Rien ne se vaut. Tout a une équivalence.
Nous vivons dans le monde de l'agitation, de l'émotion et de la punch-line. Temps courts.
Pas dans celui de l’analyse et de la contre argumentation. Temps longs.
Ainsi, la violence de l’état existe. Elle a toujours existé. On se doit de la combattre ou de l’atténuer. Des lois mauvaises ou mal appliquées sont légions courantes (et pas d‘honneur, la légion). C’est le principe même de la loi. D’être la plus générale possible. Les cas particuliers sont les exceptions ou les parfaits contre-exemples confirmant la règle.
Pour autant… Caricaturer le pouvoir en place afin de le dévaloriser, l’affaiblir voire le dénaturer est aussi dangereux que de lui accorder les pleins pouvoirs avec blanc-seing. Cela s’appelle du populisme et de la manipulation.
Il est si facile d’accuser tous les non musulmans d’islamophobes et les musulmans de terroristes, de traiter l’état de dictature, les blancs de salauds de descendants de colons, les banlieusards des cités de racailles, les indécis de fachos, les Macron / LePen de blanc bonnet et bonnet blanc, les politiques de vendus ou corrompus, les intermittents de parasites, les vieux producteurs ciné de violeurs et les jeunes actrices de victimes écervelées, les palestiniens de martyrs et les israéliens de criminels tendance nazis (un comble)… Bref de toujours classifier, réduire, nuire. Simplifier.

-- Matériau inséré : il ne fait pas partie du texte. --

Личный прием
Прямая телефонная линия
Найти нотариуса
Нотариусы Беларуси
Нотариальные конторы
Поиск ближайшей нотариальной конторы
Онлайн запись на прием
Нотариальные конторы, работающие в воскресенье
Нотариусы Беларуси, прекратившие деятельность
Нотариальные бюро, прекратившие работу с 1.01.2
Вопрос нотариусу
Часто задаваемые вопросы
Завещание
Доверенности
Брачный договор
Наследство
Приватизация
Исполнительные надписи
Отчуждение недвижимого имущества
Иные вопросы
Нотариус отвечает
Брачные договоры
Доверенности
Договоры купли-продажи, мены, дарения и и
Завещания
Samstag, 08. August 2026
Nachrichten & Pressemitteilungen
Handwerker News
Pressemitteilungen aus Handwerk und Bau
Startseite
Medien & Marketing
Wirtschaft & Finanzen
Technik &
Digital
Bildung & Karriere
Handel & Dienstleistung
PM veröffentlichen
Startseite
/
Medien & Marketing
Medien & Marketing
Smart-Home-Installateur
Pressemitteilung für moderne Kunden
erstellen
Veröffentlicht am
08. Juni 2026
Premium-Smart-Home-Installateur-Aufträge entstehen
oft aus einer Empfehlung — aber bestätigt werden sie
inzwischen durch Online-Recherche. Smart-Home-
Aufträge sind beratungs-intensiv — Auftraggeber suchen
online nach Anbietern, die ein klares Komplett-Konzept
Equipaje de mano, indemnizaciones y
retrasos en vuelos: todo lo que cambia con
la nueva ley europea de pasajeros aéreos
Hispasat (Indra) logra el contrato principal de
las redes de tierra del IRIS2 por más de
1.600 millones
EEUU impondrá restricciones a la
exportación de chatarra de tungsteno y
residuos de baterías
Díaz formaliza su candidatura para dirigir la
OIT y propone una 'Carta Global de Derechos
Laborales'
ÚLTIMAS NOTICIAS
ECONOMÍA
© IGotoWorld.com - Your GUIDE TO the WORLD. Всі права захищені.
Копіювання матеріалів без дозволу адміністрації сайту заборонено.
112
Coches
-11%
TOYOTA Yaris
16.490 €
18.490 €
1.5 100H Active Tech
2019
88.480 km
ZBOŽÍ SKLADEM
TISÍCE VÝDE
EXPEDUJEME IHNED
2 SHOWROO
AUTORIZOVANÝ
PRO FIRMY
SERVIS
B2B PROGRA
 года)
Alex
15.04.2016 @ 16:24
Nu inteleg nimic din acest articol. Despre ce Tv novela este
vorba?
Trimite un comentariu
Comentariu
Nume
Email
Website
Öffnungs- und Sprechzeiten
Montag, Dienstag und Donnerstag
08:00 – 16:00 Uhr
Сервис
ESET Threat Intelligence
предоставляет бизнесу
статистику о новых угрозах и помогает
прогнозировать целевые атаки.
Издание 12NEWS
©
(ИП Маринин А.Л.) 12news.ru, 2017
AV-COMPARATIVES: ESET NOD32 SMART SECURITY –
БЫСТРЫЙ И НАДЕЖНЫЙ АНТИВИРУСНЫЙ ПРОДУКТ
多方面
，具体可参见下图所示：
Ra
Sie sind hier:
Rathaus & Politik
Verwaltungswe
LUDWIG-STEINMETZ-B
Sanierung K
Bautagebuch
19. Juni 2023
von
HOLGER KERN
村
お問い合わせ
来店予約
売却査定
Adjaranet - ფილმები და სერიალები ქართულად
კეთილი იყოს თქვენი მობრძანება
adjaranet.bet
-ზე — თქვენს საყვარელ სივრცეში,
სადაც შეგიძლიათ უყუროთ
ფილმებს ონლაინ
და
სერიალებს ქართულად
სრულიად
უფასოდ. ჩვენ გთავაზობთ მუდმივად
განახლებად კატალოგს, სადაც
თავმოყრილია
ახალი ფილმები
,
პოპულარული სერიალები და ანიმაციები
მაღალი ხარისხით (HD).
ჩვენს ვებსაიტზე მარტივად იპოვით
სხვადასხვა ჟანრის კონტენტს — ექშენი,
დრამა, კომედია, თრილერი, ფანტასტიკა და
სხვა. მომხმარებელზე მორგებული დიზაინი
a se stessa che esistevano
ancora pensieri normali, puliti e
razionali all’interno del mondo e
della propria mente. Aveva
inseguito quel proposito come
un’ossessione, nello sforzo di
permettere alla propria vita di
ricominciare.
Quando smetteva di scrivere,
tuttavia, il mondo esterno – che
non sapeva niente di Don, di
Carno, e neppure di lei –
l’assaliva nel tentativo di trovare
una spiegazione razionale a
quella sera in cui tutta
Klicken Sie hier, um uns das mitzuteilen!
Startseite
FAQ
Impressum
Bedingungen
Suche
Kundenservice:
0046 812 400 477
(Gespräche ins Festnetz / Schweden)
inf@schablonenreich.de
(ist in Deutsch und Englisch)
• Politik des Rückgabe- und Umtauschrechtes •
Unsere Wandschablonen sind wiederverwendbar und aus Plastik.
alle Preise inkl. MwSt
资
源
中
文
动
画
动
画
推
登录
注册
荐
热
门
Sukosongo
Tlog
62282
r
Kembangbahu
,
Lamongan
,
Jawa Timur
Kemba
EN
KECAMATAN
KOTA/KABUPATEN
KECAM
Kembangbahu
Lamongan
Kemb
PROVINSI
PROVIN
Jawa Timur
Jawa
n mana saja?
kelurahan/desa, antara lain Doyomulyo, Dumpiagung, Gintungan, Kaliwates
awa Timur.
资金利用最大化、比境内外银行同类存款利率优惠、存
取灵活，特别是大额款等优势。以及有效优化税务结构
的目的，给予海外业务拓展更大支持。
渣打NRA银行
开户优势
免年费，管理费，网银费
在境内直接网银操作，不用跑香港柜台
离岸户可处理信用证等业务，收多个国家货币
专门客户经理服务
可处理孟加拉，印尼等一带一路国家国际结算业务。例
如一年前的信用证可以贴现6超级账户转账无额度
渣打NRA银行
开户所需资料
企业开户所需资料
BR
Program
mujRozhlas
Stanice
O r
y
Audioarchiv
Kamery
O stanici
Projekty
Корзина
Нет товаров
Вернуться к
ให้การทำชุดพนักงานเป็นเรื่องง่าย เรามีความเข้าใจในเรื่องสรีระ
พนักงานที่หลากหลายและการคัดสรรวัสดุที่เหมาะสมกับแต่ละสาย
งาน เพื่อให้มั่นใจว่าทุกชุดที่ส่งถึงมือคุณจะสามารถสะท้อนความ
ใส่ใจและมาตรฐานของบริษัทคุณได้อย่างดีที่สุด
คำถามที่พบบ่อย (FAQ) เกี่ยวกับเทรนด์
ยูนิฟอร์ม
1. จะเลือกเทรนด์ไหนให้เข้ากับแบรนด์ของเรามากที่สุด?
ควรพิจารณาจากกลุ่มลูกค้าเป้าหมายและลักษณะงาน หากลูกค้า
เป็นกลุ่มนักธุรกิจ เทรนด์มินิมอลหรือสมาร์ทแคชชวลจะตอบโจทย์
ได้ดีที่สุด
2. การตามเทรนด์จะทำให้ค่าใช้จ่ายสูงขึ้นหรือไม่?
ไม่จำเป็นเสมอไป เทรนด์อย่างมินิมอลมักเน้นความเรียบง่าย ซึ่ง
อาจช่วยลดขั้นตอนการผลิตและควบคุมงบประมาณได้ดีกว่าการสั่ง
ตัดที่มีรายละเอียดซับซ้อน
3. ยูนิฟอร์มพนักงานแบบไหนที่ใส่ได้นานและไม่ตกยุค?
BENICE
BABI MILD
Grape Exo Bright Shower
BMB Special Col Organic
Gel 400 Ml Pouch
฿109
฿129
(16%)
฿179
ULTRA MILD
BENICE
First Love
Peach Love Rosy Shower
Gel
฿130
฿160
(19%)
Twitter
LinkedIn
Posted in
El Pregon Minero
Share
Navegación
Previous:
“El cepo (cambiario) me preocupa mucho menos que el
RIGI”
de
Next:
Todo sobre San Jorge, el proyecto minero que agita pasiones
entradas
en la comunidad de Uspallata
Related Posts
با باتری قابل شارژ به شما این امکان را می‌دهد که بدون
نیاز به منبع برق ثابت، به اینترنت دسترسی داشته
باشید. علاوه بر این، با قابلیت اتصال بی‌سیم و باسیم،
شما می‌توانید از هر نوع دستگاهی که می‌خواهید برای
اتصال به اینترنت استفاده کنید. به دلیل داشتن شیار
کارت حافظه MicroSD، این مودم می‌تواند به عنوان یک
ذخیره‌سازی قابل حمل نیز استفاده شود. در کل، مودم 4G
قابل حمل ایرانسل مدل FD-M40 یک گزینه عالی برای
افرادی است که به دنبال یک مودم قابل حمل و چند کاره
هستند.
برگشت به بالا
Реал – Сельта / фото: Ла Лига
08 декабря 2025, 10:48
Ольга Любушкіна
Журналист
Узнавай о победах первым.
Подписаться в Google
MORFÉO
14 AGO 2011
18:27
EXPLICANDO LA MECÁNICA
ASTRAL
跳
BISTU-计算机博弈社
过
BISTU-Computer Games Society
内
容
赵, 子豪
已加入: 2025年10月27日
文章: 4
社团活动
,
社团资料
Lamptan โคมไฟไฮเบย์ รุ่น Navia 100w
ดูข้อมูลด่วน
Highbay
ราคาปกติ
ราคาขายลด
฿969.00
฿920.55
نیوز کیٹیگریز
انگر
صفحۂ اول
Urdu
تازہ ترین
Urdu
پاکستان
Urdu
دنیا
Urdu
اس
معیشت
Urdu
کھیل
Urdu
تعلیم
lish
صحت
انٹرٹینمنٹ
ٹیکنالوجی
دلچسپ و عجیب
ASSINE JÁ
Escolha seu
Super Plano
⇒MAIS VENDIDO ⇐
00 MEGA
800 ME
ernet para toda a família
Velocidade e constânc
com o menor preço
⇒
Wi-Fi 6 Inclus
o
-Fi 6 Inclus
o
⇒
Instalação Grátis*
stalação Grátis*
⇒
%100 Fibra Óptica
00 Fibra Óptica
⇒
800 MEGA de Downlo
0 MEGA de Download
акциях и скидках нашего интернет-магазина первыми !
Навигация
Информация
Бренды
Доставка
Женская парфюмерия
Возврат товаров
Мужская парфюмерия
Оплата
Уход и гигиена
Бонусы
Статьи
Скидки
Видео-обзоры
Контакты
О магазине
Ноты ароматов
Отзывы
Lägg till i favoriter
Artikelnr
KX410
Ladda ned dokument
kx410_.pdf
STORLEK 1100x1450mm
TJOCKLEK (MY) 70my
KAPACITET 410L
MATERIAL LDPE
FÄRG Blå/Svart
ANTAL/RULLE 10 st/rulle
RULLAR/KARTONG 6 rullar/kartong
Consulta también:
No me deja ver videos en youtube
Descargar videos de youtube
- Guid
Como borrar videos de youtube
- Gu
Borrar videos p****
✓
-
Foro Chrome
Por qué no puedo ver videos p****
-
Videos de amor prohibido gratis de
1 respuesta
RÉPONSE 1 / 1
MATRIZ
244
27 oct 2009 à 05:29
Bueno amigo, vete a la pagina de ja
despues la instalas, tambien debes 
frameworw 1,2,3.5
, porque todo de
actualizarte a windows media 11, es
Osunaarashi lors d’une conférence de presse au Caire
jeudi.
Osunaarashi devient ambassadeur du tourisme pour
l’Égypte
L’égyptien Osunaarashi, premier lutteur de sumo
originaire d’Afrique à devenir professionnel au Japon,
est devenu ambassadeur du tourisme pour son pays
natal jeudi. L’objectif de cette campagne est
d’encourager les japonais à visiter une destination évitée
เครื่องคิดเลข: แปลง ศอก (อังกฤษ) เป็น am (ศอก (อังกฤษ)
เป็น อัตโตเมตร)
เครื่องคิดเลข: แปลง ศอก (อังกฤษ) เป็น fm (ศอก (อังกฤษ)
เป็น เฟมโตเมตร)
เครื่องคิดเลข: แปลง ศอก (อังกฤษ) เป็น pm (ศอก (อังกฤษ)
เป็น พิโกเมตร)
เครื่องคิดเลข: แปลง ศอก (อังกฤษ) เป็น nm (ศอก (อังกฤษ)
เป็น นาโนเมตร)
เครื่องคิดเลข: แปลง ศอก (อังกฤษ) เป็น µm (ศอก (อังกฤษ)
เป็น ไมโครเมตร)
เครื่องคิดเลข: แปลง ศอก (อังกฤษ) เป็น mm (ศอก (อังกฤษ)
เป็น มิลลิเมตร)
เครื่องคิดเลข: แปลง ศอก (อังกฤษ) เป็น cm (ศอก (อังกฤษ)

Et si la vérité du terrain, lorsqu’on se retrouve au niveau du cœur humain, était un peu plus complexe et mesurée que ces prises de positions radicales et idéologiques ?
Un adversaire devrait rester un contradicteur et non incarner l’ennemi à abattre. Demandez à Finkielkraut ce qu’il en coûte de débattre avec des personnes incapables de réfléchir, juste aptes à asséner ou tronquer.
C’est sur la durée que l’on peut juger de la justesse et de la justice. Demandez à Hollande et Sarkozy ce qu’ils en pensent, eux qui n’ont pas été réélus.
Perso, je continuerai la provocation. Celle qui va éventuellement à contre-sens de la pensée dominante. Celle qui provoque précisément une réflexion, un débat. Celle qui s’offusque des violences, des maltraitances, des crimes. Du harcèlement, de la médiocrité (sauf la mienne, il va de soi). De la déshumanisation du monde telle qu’on nous le montre, tel qu’on veut nous le décrire…
La beauté est là, pourtant. A portée de main et de regard.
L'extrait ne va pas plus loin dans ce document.